Beginning in May of this year, 2014, Taco Bell has been revealing the ingredients in foods like their beef, noting that everything used is “completely safe and approved by the FDA.” Additionally, the company states that they use only “USDA-inspected, 100-percent premium real beef with no MSG…[as] a flavor enhancer.” Taco Bell spokesman Rob Poetsch told ABCNews the reason for all this in-depth explanation of their ingredients, was because he felt it very important for all customers to be able to make informed decisions about what they eat.
At present, 2014 has seen even more complaints about customers becoming sick from Taco Bell, but the number of lawsuits seem to be on the decline. To address any complaint that comes forward, the company has an official page on their website where customers can file complaints.

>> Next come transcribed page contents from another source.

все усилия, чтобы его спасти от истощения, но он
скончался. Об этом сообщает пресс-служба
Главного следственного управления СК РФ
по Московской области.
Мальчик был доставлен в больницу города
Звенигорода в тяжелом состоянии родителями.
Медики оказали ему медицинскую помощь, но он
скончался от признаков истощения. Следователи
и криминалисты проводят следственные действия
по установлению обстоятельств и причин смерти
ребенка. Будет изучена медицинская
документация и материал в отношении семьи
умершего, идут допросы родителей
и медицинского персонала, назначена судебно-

Food poisoning can happen in a variety of ways, and is more prominent at fast food restaurants. Contaminated food is definitely the top reason, but employees not washing hands and allowing those germs and toxins to enter the food has also been known to cause it. That is why a Food Handler’s Permit is required in workplaces involving food preparation. Taco Bell does have an extensive history with food poisoning allegations. Overall, though, it is the risk consumers take in exchange for convenience.